*Alexsandro Alves
Poemoides, de João Andrade, Natal (RN), Unilivreira, 2023, 230 páginas, é o novo livro do poeta potiguar.
A primeira coisa que me surpreendeu foi táctil: um livro de poemas em versos livres com mais de 200 páginas! Claro que quantidade não significa qualidade, mas impressiona.
“Poemoides”, lemos, são textos semelhantes a poemas. Não são poemas propriamente, mas respiram a necessidade de se fazerem poemas.
E assim, o que temos nesse livro é um diálogo poético com vários autores, pelo intelecto de João Andrade. A cada verso, o poeta apresenta-nos sua degustação de outros poetas e também de pensadores e músicos.
Essa degustação da alteridade, não tanto uma antropofagia oswaldiana, mas um banquete civilizado, embora o poeta insista e derrape em uma certa revolta, por vezes, inocentemente juvenil, como em Minha alma te olha apaixonada / e meus olhos te lambem a cada piscada, dos Dísticos, página 34. Devemos prestar atenção nesses momentos, de frases feitas, para não misturar com a excelente poesia e prosa filosófica que há em outras muitas páginas.
O banquete é dividido pelos números de versos das estrofes: os poemas são reunidos em grandes blocos denominados: monósticos, dísticos, tercetos, quartetos, quintetos, sextetos, heptetos, octetos, nonetos, décimas, 11 versos, 12 versos, 13 versos, 14 versos – não confundir com soneto, que não se apresenta enquanto forma na obra.
E em cada parte, temos poesia, mas também filosofia. Esse ponto é importante pois o poeta envereda por frases que não são de fato poemas, são aforismos, à maneira de Nietzsche. Como em A gente não vive / apenas pelos nossos motivos. / Viver é um ato coletivo, dos Tercetos, página 58. Há vários momentos assim, onde há um sentimento com potência para o poético, mas que são frases em prosa, todavia desmembradas. Essa característica desse livro o aproxima daquela prosa estilística de Nietzsche – que é presença constante em muitos poemas e frases desmembradas ao longo do livro.
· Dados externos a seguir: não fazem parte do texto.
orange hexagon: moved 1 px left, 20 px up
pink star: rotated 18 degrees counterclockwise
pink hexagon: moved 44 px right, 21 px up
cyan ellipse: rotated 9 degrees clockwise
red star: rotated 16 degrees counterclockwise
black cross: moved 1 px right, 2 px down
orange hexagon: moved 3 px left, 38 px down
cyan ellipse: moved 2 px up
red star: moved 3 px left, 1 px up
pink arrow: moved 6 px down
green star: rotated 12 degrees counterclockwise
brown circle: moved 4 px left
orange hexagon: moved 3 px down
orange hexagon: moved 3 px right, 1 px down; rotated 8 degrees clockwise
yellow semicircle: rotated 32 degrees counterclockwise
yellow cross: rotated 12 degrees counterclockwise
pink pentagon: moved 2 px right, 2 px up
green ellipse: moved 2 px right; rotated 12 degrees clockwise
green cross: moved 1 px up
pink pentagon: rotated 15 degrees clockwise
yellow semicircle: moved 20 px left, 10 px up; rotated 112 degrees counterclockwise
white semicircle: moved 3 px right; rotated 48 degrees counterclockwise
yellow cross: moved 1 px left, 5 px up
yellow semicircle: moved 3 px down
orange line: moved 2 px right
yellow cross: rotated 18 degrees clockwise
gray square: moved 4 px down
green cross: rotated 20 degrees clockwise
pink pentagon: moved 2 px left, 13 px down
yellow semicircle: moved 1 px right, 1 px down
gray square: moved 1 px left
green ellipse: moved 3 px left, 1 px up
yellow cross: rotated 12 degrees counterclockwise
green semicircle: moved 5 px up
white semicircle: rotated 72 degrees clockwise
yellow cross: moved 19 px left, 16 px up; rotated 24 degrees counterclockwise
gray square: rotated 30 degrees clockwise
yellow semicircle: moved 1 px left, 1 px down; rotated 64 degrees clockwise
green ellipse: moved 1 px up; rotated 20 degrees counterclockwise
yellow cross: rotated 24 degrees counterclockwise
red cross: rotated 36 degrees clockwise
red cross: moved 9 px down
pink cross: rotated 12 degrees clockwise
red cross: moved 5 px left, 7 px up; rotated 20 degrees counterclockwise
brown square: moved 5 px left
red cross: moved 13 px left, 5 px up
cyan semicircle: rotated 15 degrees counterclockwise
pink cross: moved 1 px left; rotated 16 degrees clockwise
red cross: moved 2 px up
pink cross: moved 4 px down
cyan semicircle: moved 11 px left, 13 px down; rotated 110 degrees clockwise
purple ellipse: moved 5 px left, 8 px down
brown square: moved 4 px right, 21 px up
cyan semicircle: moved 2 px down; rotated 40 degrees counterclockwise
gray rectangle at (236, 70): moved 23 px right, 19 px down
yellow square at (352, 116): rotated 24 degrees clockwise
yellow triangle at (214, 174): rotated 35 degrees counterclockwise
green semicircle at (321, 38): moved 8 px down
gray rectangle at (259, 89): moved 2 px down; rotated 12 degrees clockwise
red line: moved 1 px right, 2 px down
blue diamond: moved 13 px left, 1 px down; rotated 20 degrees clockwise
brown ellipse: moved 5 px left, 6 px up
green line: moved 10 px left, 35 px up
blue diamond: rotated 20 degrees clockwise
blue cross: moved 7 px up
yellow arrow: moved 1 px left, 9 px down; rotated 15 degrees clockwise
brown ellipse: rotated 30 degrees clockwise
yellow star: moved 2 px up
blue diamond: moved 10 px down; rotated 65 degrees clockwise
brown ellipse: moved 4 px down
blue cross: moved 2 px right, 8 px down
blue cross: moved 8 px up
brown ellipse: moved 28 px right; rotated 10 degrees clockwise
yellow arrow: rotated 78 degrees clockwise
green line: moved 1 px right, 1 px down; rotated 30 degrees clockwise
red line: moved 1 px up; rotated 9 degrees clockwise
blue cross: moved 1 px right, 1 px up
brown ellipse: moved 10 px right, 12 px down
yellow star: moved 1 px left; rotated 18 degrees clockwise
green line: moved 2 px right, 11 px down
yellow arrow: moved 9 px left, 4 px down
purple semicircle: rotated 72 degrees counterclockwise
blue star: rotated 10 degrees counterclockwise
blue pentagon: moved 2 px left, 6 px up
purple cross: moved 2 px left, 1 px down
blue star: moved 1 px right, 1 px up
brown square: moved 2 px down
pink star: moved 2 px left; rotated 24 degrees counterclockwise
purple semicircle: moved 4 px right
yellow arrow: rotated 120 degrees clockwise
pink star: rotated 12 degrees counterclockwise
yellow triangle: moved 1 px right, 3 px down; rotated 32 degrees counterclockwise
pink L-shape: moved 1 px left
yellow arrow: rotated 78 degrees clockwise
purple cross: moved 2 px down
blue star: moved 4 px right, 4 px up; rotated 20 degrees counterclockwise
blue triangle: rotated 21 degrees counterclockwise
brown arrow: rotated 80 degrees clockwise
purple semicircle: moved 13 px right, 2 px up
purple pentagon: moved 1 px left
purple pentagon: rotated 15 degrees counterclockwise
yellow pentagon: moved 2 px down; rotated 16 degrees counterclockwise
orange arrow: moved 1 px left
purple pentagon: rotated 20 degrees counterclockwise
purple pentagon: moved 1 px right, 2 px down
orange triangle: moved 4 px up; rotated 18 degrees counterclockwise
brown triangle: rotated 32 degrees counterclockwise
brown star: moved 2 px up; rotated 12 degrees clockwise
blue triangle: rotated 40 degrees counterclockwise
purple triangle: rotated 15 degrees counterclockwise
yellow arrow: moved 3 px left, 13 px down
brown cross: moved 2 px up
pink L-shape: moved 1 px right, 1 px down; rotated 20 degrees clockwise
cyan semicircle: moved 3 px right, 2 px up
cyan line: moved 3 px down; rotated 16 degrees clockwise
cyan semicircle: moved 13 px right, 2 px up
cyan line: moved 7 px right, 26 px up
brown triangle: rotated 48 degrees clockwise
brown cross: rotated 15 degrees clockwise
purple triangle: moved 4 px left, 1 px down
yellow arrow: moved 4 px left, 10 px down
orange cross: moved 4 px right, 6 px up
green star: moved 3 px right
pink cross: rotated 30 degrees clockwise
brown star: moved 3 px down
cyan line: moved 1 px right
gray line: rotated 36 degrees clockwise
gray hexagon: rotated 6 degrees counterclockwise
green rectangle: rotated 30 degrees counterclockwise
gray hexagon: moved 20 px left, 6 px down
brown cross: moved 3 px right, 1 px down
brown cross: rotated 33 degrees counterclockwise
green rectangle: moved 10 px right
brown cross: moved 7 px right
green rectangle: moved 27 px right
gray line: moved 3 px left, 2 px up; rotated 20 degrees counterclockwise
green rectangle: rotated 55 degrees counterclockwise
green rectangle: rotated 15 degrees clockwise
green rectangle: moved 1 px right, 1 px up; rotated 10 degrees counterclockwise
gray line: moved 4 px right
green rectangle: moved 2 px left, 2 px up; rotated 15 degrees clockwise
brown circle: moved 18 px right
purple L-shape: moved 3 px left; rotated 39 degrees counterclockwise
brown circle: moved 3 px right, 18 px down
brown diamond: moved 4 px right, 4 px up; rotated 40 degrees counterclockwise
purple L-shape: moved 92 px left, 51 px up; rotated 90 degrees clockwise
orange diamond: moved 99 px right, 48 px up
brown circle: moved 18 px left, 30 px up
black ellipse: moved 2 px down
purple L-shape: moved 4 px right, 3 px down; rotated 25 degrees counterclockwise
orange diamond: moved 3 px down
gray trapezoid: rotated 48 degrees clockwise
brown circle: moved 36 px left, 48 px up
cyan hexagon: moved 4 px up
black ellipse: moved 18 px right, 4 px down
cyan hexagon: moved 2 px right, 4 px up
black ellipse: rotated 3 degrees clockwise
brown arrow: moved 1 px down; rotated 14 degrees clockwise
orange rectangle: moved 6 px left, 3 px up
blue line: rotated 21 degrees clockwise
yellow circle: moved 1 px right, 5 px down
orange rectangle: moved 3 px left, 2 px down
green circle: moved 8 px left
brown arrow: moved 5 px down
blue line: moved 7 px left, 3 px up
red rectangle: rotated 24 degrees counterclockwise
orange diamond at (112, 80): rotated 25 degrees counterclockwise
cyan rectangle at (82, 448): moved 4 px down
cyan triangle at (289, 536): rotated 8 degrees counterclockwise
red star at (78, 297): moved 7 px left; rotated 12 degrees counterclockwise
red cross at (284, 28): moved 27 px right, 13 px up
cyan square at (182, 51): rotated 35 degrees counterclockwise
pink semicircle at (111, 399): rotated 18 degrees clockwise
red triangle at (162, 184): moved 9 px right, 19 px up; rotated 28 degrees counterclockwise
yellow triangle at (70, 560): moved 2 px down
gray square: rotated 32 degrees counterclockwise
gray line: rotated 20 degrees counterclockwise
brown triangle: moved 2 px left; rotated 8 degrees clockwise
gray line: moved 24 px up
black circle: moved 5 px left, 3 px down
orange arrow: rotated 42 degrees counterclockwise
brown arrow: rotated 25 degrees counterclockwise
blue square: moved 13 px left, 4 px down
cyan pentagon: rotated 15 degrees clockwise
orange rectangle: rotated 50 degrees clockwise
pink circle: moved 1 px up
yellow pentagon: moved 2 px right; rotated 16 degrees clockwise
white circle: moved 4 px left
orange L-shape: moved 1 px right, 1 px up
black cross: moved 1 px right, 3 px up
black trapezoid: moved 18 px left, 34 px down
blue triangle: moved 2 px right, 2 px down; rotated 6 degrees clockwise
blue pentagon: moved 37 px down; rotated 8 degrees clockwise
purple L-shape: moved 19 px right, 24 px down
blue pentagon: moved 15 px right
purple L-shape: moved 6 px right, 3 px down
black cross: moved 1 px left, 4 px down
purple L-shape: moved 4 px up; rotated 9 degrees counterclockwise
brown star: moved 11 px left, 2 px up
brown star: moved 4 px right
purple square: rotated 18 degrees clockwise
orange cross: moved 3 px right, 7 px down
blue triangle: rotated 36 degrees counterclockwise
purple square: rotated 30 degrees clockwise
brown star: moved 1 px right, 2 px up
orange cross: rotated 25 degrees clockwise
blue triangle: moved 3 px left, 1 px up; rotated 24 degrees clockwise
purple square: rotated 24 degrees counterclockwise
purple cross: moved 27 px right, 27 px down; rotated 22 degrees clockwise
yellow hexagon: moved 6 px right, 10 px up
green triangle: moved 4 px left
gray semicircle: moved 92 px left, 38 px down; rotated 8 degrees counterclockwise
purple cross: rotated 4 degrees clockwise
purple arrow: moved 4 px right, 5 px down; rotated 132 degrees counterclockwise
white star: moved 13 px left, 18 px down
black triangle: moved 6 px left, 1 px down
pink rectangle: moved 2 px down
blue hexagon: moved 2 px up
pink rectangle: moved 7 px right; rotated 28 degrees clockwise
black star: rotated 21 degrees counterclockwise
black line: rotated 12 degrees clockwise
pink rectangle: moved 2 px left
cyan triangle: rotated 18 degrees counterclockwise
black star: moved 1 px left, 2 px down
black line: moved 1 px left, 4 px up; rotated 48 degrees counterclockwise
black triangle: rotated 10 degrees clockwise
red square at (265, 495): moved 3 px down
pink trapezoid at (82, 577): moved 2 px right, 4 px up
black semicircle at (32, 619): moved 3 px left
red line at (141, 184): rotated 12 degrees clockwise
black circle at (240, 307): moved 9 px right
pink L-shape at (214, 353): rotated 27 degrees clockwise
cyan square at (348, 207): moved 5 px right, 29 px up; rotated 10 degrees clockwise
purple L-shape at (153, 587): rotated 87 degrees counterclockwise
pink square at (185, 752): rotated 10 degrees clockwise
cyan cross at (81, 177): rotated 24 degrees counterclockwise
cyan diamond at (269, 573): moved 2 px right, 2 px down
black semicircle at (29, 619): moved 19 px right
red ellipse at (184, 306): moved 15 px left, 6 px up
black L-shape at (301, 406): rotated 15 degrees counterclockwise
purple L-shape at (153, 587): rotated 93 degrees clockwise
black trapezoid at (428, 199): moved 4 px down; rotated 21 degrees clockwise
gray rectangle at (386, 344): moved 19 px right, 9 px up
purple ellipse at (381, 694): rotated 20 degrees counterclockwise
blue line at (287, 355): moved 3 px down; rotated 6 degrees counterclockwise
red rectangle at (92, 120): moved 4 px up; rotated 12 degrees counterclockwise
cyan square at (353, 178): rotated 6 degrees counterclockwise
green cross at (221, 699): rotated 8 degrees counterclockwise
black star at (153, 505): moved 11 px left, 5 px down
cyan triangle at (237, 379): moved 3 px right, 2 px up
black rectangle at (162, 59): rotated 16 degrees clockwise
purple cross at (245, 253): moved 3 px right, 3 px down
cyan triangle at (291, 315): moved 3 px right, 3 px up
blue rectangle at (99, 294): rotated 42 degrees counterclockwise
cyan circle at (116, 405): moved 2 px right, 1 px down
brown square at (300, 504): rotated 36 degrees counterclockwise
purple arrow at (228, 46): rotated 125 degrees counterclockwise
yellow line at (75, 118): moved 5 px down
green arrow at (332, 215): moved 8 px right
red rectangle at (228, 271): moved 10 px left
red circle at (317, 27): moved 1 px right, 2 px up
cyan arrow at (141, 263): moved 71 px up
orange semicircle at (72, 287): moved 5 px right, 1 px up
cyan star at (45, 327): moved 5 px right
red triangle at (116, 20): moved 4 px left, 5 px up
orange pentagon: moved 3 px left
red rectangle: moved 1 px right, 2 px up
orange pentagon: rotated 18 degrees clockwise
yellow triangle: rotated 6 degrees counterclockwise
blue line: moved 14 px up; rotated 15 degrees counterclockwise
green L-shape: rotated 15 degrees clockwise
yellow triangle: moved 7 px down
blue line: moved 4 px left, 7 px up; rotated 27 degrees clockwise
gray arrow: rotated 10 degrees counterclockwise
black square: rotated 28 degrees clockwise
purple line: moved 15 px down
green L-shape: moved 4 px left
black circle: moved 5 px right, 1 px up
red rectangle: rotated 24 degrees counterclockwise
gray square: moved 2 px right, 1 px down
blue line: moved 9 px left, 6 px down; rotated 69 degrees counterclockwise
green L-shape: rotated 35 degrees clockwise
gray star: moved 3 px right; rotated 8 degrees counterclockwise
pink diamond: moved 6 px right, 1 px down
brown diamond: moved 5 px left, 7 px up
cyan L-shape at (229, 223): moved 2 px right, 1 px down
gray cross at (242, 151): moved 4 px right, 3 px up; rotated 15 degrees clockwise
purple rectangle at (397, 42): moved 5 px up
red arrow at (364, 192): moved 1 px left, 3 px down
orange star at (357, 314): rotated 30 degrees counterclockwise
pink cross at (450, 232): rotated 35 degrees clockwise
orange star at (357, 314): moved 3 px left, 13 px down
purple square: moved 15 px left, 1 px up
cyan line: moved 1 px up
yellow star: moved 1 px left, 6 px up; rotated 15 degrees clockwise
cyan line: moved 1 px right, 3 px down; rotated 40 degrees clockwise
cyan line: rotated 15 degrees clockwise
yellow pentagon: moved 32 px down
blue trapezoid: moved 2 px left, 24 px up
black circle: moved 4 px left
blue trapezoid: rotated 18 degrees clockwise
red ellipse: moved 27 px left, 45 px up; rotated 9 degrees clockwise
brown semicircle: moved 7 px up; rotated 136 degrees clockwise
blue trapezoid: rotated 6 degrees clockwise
Nem tudo, portanto, é poema aqui: há aforismos saltitando em cada página – e marcam excelentes momentos na obra, talvez por isso o neologismo que a intitula. Nietzsche abriu o caminho em muitos de João Andrade, não apenas aqui, mas em outras obras poéticas e em sua prosa.
O diálogo à mesa de João Andrade ocorre com uma infinidade de carnes de primeira, Pessoa, Bandeira, Camus, Marcos Campos, Olavo Bilac, por vezes mistura em seu prato Nietzsche e Camus, como em Andar a esmo, dos Tercetos, página 72, ou Nietzsche e Zé Ramalho, como em Sempre que vou ver se estou na esquina, dos Tercetos, página 67.
Há uma carga forte de erotismo em vários poemas, sobretudo quando degusta Marcos Campos, poeta potiguar contemporâneo, como em Nós nus, aos abraços, desatando nós,/ apertando laços, dos Dísticos, página 34; e sobretudo em A dor que mora em mim, dos Quartetos, página 89. O primeiro e o segundo versos são puro João Andrade, nos dois últimos, Campos se faz presente nesse percurso que se inicia na alma e termina na carne.
Nem tudo em mim é rima, dos Quintetos, página 131, e Tudo vale a pena, dos Octetos, página 189, mostra João Andrade no melhor que sempre faz: um poeta sempre no fio da navalha, se automutilando em palavras rasgadas, e regadas com um sabor agridoce que quanto mais leve, mais desaba.
No melhor de sua poesia, este poeta é semelhante a um homem que rasgou os pulsos e deitou-se na banheira, ele se mostra assim, mutilado, mas tranquilo, ganhando mais vida à medida que permite que observemos seu sangue escorrer.
A alma rasgada e mutilada a escorrer na banheira de carne.